PROMPT:
Every entry below needs to be printed again exactly, with its pictures left out.
--
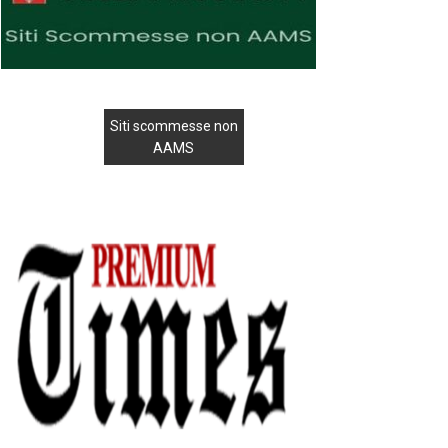
Siti scommesse non
AAMS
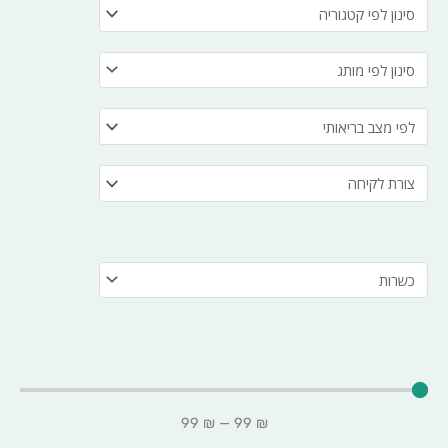
99
₪
—
99
₪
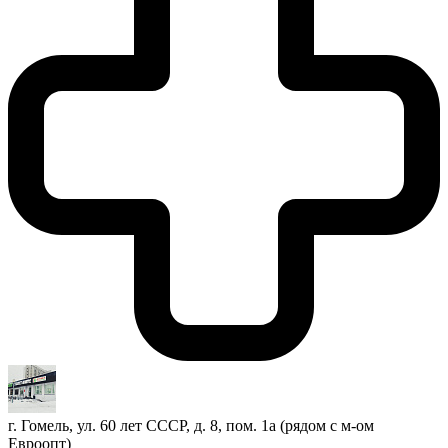
г. Гомель, ул. 60 лет СССР, д. 8, пом. 1а (рядом с м-ом
Евроопт)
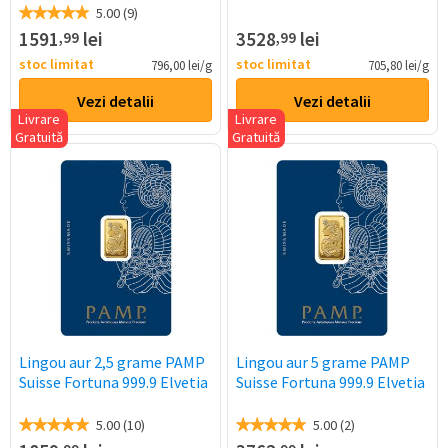
5.00 (9)
1591
lei
3528
lei
,99
,99
stoc limitat
stoc limitat
796,00 lei/g
705,80 lei/g
Vezi detalii
Vezi detalii
Livrare
Livrare
Gratuită
Gratuită
Lingou aur 2,5 grame PAMP
Lingou aur 5 grame PAMP
Suisse Fortuna 999.9 Elvetia
Suisse Fortuna 999.9 Elvetia
5.00 (10)
5.00 (2)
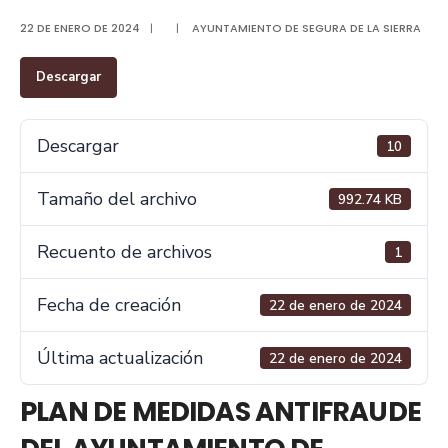
22 DE ENERO DE 2024
|
|
AYUNTAMIENTO DE SEGURA DE LA SIERRA
Descargar
Descargar
10
Tamaño del archivo
992.74 KB
Recuento de archivos
1
Fecha de creación
22 de enero de 2024
Última actualización
22 de enero de 2024
PLAN DE MEDIDAS ANTIFRAUDE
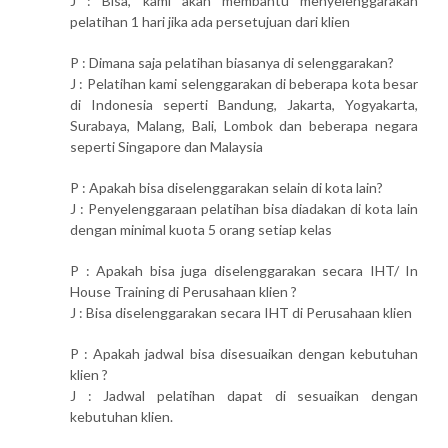
J : Bisa, kami akan membantu menyelenggarakan
pelatihan 1 hari jika ada persetujuan dari klien
P : Dimana saja pelatihan biasanya di selenggarakan?
J : Pelatihan kami selenggarakan di beberapa kota besar
di Indonesia seperti Bandung, Jakarta, Yogyakarta,
Surabaya, Malang, Bali, Lombok dan beberapa negara
seperti Singapore dan Malaysia
P : Apakah bisa diselenggarakan selain di kota lain?
J : Penyelenggaraan pelatihan bisa diadakan di kota lain
dengan minimal kuota 5 orang setiap kelas
P : Apakah bisa juga diselenggarakan secara IHT/ In
House Training di Perusahaan klien ?
J : Bisa diselenggarakan secara IHT di Perusahaan klien
P : Apakah jadwal bisa disesuaikan dengan kebutuhan
klien ?
J : Jadwal pelatihan dapat di sesuaikan dengan
kebutuhan klien.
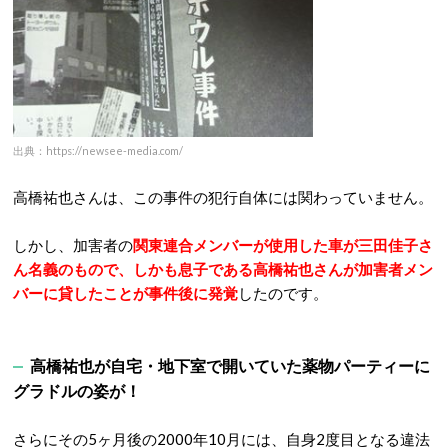
出典：https://newsee-media.com/
高橋祐也さんは、この事件の犯行自体には関わっていません。
しかし、加害者の
関東連合
メンバーが使用した車が三田佳子さ
ん名義のもので、しかも息子である高橋祐也さんが加害者メン
バーに貸したことが事件後に発覚
したのです。
高橋祐也が自宅・地下室で開いていた薬物パーティーに
グラドルの姿が！
さらにその5ヶ月後の2000年10月には、自身2度目となる違法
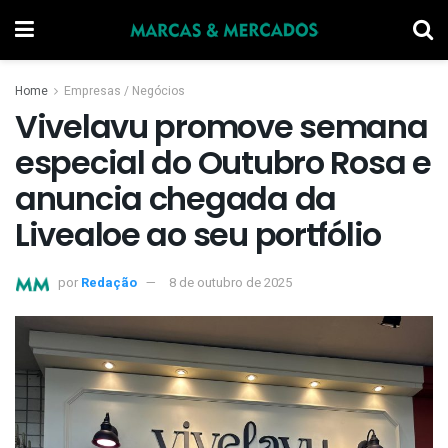
Home
Empresas / Negócios
Vivelavu promove semana
especial do Outubro Rosa e
anuncia chegada da
Livealoe ao seu portfólio
por
Redação
8 de outubro de 2025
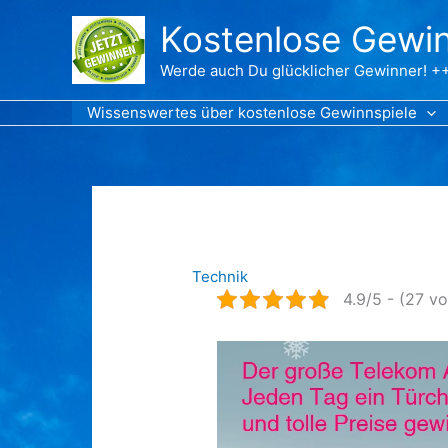
Zum
Kostenlose Gewin
Inhalt
springen
Werde auch Du glücklicher Gewinner! ++
Wissenswertes über kostenlose Gewinnspiele
Technik
4.9/5 - (27 vo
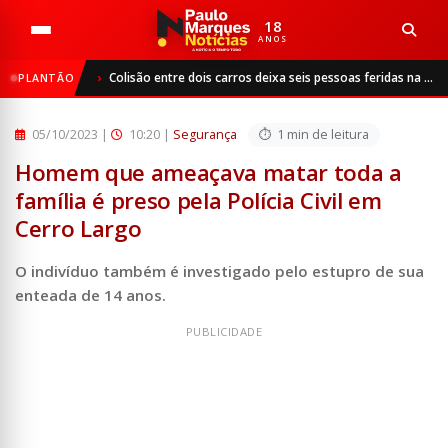
18
ANOS
Início
Segurança
Colisão entre dois carros deixa seis pessoas feridas na BR-468, em Três Passos
PLANTÃO
Homem que ameaçava matar toda a família é preso pela Polí...
05/10/2023
|
10:20 |
Segurança
1 min de leitura
Homem que ameaçava matar toda a
família é preso pela Polícia Civil em
Cerro Largo
O indivíduo também é investigado pelo estupro de sua
enteada de 14 anos.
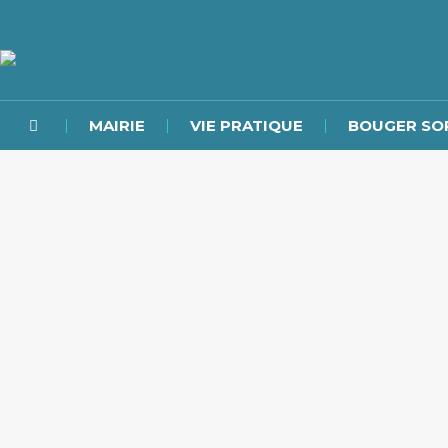
MAIRIE
VIE PRATIQUE
BOUGER SO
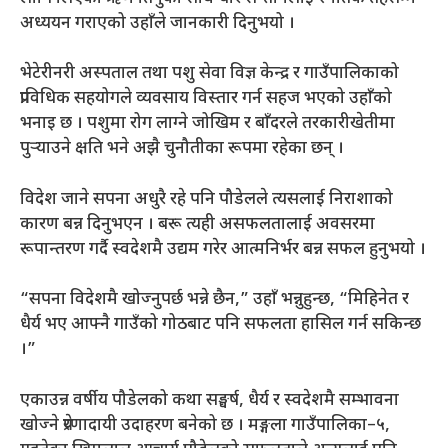
अध्ययन गराएको उहाँले जानकारी दिनुभयो ।
भेटेरीनरी अस्पताल तथा पशु सेवा विज्ञ केन्द्र र गाउँपालिकाको
प्राविधिक सहयोगले व्यवसाय विस्तार गर्न सहज भएको उहाँको
भनाइ छ । पशुमा रोग लाग्ने जोखिम र बाँदरले तरकारीखेतीमा
पुर्‍याउने क्षति भने अझै चुनौतीका रूपमा रहेका छन् ।
विदेश जाने सपना अधुरै रहे पनि पौडेलले त्यसलाई निराशाको
कारण बन्न दिनुभएन । बरू त्यही असफलतालाई अवसरमा
रूपान्तरण गर्दै स्वदेशमै उद्यम गरेर आत्मनिर्भर बन्न सफल हुनुभयो ।
“सपना विदेशमै खोज्नुपर्छ भन्ने छैन,” उहाँ भन्नुहुन्छ, “मिहिनेत र
धैर्य भए आफ्नै गाउँको गोठबाट पनि सफलता हासिल गर्न सकिन्छ
।”
एकाउन्न वर्षीय पौडेलको कथा सङ्घर्ष, धैर्य र स्वदेशमै सम्भावना
खोज्ने प्रेरणादायी उदाहरण बनेको छ । मङ्गला गाउँपालिका–५,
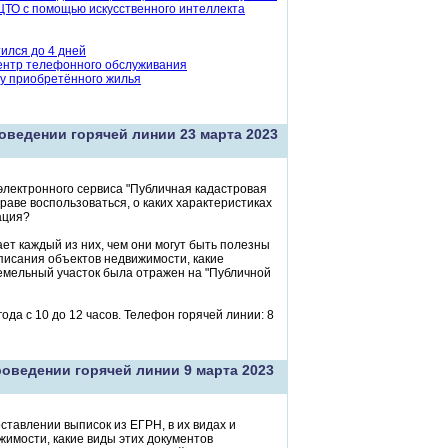
ТО с помощью искусственного интеллекта
ился до 4 дней
ентр телефонного обслуживания
ту приобретённого жилья
ведении горячей линии 23 марта 2023
электронного сервиса "Публичная кадастровая
праве воспользоваться, о каких характеристиках
ация?
ет каждый из них, чем они могут быть полезны
писания объектов недвижимости, какие
емельный участок была отражен на "Публичной
ода с 10 до 12 часов. Телефон горячей линии: 8
оведении горячей линии 9 марта 2023
ставлении выписок из ЕГРН, в их видах и
жимости, какие виды этих документов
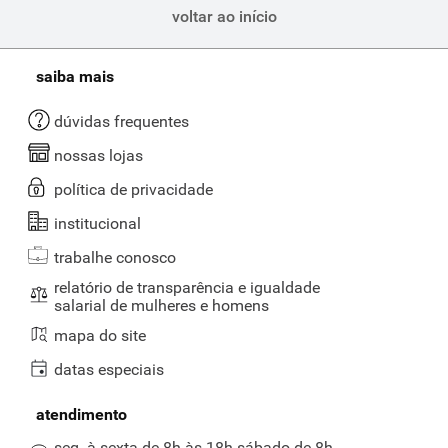
voltar ao início
saiba mais
dúvidas frequentes
nossas lojas
política de privacidade
institucional
trabalhe conosco
relatório de transparência e igualdade
salarial de mulheres e homens
mapa do site
datas especiais
atendimento
seg. à sexta de 8h às 18h sábado de 8h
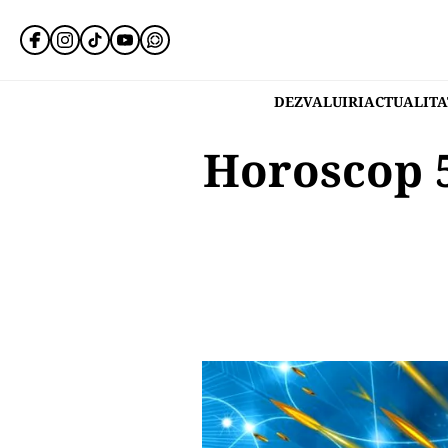
DEZVALUIRI
ACTUALITA
Horoscop 5 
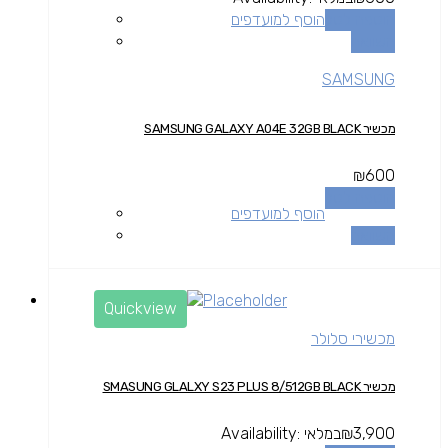
הוספה לסל
הוסף למועדפים
השוואה
SAMSUNG
מכשיר SAMSUNG GALAXY A04E 32GB BLACK
₪
600
הוספה לסל
הוסף למועדפים
השוואה
Quickview
מכשירי סלולר
מכשיר SMASUNG GLALXY S23 PLUS 8/512GB BLACK
3,900
₪
במלאי
Availability:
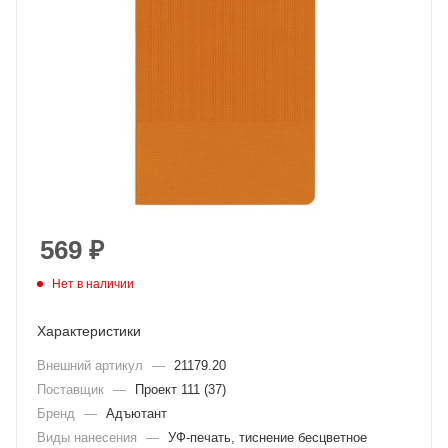
569
₽
Нет в наличии
Характеристики
Внешний артикул
—
21179.20
Поставщик
—
Проект 111 (37)
Бренд
—
Адъютант
Виды нанесения
—
УФ-печать, тиснение бесцветное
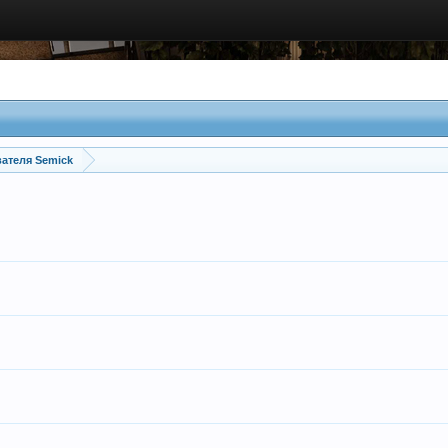
ателя Semick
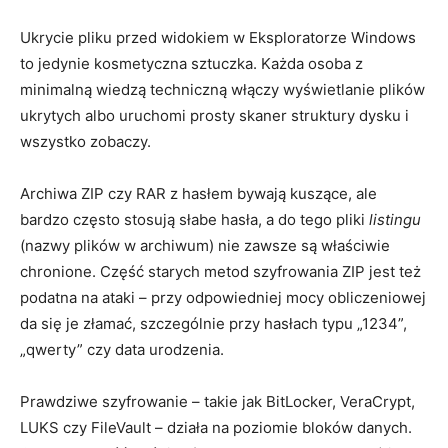
Ukrycie pliku przed widokiem w Eksploratorze Windows
to jedynie kosmetyczna sztuczka. Każda osoba z
minimalną wiedzą techniczną włączy wyświetlanie plików
ukrytych albo uruchomi prosty skaner struktury dysku i
wszystko zobaczy.
Archiwa ZIP czy RAR z hasłem bywają kuszące, ale
bardzo często stosują słabe hasła, a do tego pliki
listingu
(nazwy plików w archiwum) nie zawsze są właściwie
chronione. Część starych metod szyfrowania ZIP jest też
podatna na ataki – przy odpowiedniej mocy obliczeniowej
da się je złamać, szczególnie przy hasłach typu „1234”,
„qwerty” czy data urodzenia.
Prawdziwe szyfrowanie – takie jak BitLocker, VeraCrypt,
LUKS czy FileVault – działa na poziomie bloków danych.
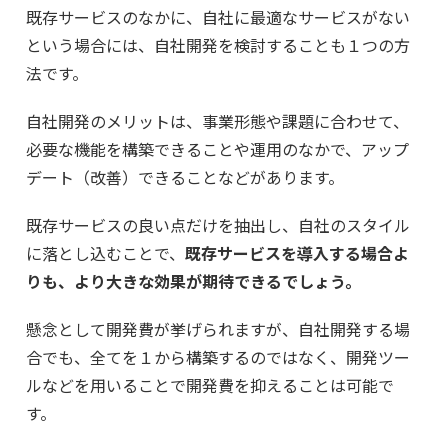
既存サービスのなかに、自社に最適なサービスがない
という場合には、自社開発を検討することも１つの方
法です。
自社開発のメリットは、事業形態や課題に合わせて、
必要な機能を構築できることや運用のなかで、アップ
デート（改善）できることなどがあります。
既存サービスの良い点だけを抽出し、自社のスタイル
に落とし込むことで、
既存サービスを導入する場合よ
りも、より大きな効果が期待できるでしょう。
懸念として開発費が挙げられますが、自社開発する場
合でも、全てを１から構築するのではなく、開発ツー
ルなどを用いることで開発費を抑えることは可能で
す。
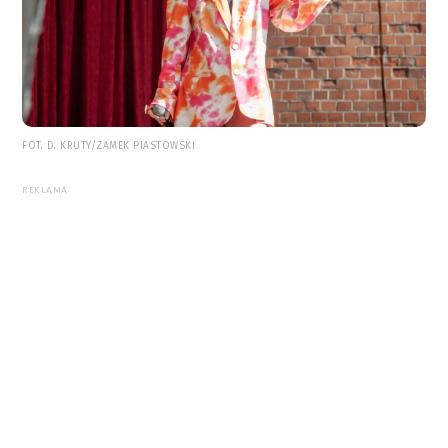
FOT. D. KRUTY/ZAMEK PIASTOWSKI
REKLAMA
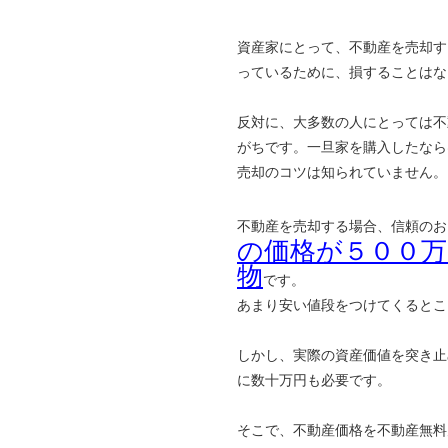
資産家にとって、不動産を売却す
っているために、損することはな
反対に、大多数の人にとっては不
がちです。一旦家を購入したなら
売却のコツは知られていません。
不動産を売却する場合、信頼のお
の価格が５００
物
です。
あまり安い値段をつけてくるとこ
しかし、実際の資産価値を突き止
に数十万円も必要です。
そこで、不動産価格を不動産無料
--
THE ANSWER:
Siti scommesse non
AAMS
99
₪
—
99
₪
г. Гомель, ул. 60 лет СССР, д. 8, пом. 1а (рядом с м-ом
Евроопт)
5.00 (9)
1591
lei
3528
lei
,99
,99
stoc limitat
stoc limitat
796,00 lei/g
705,80 lei/g
Vezi detalii
Vezi detalii
Livrare
Livrare
Gratuită
Gratuită
Lingou aur 2,5 grame PAMP
Lingou aur 5 grame PAMP
Suisse Fortuna 999.9 Elvetia
Suisse Fortuna 999.9 Elvetia
5.00 (10)
5.00 (2)
22 DE ENERO DE 2024
|
|
AYUNTAMIENTO DE SEGURA DE LA SIERRA
Descargar
Descargar
10
Tamaño del archivo
992.74 KB
Recuento de archivos
1
Fecha de creación
22 de enero de 2024
Última actualización
22 de enero de 2024
PLAN DE MEDIDAS ANTIFRAUDE
J : Bisa, kami akan membantu menyelenggarakan
pelatihan 1 hari jika ada persetujuan dari klien
P : Dimana saja pelatihan biasanya di selenggarakan?
J : Pelatihan kami selenggarakan di beberapa kota besar
di Indonesia seperti Bandung, Jakarta, Yogyakarta,
Surabaya, Malang, Bali, Lombok dan beberapa negara
seperti Singapore dan Malaysia
P : Apakah bisa diselenggarakan selain di kota lain?
J : Penyelenggaraan pelatihan bisa diadakan di kota lain
dengan minimal kuota 5 orang setiap kelas
P : Apakah bisa juga diselenggarakan secara IHT/ In
House Training di Perusahaan klien ?
J : Bisa diselenggarakan secara IHT di Perusahaan klien
P : Apakah jadwal bisa disesuaikan dengan kebutuhan
klien ?
J : Jadwal pelatihan dapat di sesuaikan dengan
kebutuhan klien.
出典：https://newsee-media.com/
高橋祐也さんは、この事件の犯行自体には関わっていません。
しかし、加害者の
関東連合
メンバーが使用した車が三田佳子さ
ん名義のもので、しかも息子である高橋祐也さんが加害者メン
バーに貸したことが事件後に発覚
したのです。
高橋祐也が自宅・地下室で開いていた薬物パーティーに
グラドルの姿が！
さらにその5ヶ月後の2000年10月には、自身2度目となる違法
Home
Empresas / Negócios
Vivelavu promove semana
especial do Outubro Rosa e
anuncia chegada da
Livealoe ao seu portfólio
por
Redação
8 de outubro de 2025
Zum
Kostenlose Gewin
Inhalt
springen
Werde auch Du glücklicher Gewinner! ++
Wissenswertes über kostenlose Gewinnspiele
Technik
4.9/5 - (27 vo
18
ANOS
Início
Segurança
Colisão entre dois carros deixa seis pessoas feridas na BR-468, em Três Passos
PLANTÃO
Homem que ameaçava matar toda a família é preso pela Polí...
05/10/2023
|
10:20 |
Segurança
1 min de leitura
Homem que ameaçava matar toda a
família é preso pela Polícia Civil em
Cerro Largo
O indivíduo também é investigado pelo estupro de sua
enteada de 14 anos.
MAIRIE
VIE PRATIQUE
BOUGER SO
अध्ययन गराएको उहाँले जानकारी दिनुभयो ।
भेटेरीनरी अस्पताल तथा पशु सेवा विज्ञ केन्द्र र गाउँपालिकाको
प्राविधिक सहयोगले व्यवसाय विस्तार गर्न सहज भएको उहाँको
भनाइ छ । पशुमा रोग लाग्ने जोखिम र बाँदरले तरकारीखेतीमा
पुर्‍याउने क्षति भने अझै चुनौतीका रूपमा रहेका छन् ।
विदेश जाने सपना अधुरै रहे पनि पौडेलले त्यसलाई निराशाको
कारण बन्न दिनुभएन । बरू त्यही असफलतालाई अवसरमा
रूपान्तरण गर्दै स्वदेशमै उद्यम गरेर आत्मनिर्भर बन्न सफल हुनुभयो ।
“सपना विदेशमै खोज्नुपर्छ भन्ने छैन,” उहाँ भन्नुहुन्छ, “मिहिनेत र
धैर्य भए आफ्नै गाउँको गोठबाट पनि सफलता हासिल गर्न सकिन्छ
।”
एकाउन्न वर्षीय पौडेलको कथा सङ्घर्ष, धैर्य र स्वदेशमै सम्भावना
खोज्ने प्रेरणादायी उदाहरण बनेको छ । मङ्गला गाउँपालिका–५,
ТО с помощью искусственного интеллекта
ился до 4 дней
ентр телефонного обслуживания
ту приобретённого жилья
ведении горячей линии 23 марта 2023
электронного сервиса "Публичная кадастровая
праве воспользоваться, о каких характеристиках
ация?
ет каждый из них, чем они могут быть полезны
писания объектов недвижимости, какие
емельный участок была отражен на "Публичной
ода с 10 до 12 часов. Телефон горячей линии: 8
оведении горячей линии 9 марта 2023
ставлении выписок из ЕГРН, в их видах и
жимости, какие виды этих документов
voltar ao início
saiba mais
dúvidas frequentes
nossas lojas
política de privacidade
institucional
trabalhe conosco
relatório de transparência e igualdade
salarial de mulheres e homens
mapa do site
datas especiais
atendimento
seg. à sexta de 8h às 18h sábado de 8h
DEZVALUIRI
ACTUALITA
Horoscop 5 
הוספה לסל
הוסף למועדפים
השוואה
SAMSUNG
מכשיר SAMSUNG GALAXY A04E 32GB BLACK
₪
600
הוספה לסל
הוסף למועדפים
השוואה
Quickview
מכשירי סלולר
מכשיר SMASUNG GLALXY S23 PLUS 8/512GB BLACK
3,900
₪
במלאי
Availability:
569
₽
Нет в наличии
Характеристики
Внешний артикул
—
21179.20
Поставщик
—
Проект 111 (37)
Бренд
—
Адъютант
Виды нанесения
—
УФ-печать, тиснение бесцветное
ателя Semick
Ukrycie pliku przed widokiem w Eksploratorze Windows
to jedynie kosmetyczna sztuczka. Każda osoba z
minimalną wiedzą techniczną włączy wyświetlanie plików
ukrytych albo uruchomi prosty skaner struktury dysku i
wszystko zobaczy.
Archiwa ZIP czy RAR z hasłem bywają kuszące, ale
bardzo często stosują słabe hasła, a do tego pliki
listingu
(nazwy plików w archiwum) nie zawsze są właściwie
chronione. Część starych metod szyfrowania ZIP jest też
podatna na ataki – przy odpowiedniej mocy obliczeniowej
da się je złamać, szczególnie przy hasłach typu „1234”,
„qwerty” czy data urodzenia.
Prawdziwe szyfrowanie – takie jak BitLocker, VeraCrypt,
LUKS czy FileVault – działa na poziomie bloków danych.
既存サービスのなかに、自社に最適なサービスがない
という場合には、自社開発を検討することも１つの方
法です。
自社開発のメリットは、事業形態や課題に合わせて、
必要な機能を構築できることや運用のなかで、アップ
デート（改善）できることなどがあります。
既存サービスの良い点だけを抽出し、自社のスタイル
に落とし込むことで、
既存サービスを導入する場合よ
りも、より大きな効果が期待できるでしょう。
懸念として開発費が挙げられますが、自社開発する場
合でも、全てを１から構築するのではなく、開発ツー
ルなどを用いることで開発費を抑えることは可能で
す。
FOT. D. KRUTY/ZAMEK PIASTOWSKI
REKLAMA
資産家にとって、不動産を売却す
っているために、損することはな
反対に、大多数の人にとっては不
がちです。一旦家を購入したなら
売却のコツは知られていません。
不動産を売却する場合、信頼のお
の価格が５００
物
です。
あまり安い値段をつけてくるとこ
しかし、実際の資産価値を突き止
に数十万円も必要です。
そこで、不動産価格を不動産無料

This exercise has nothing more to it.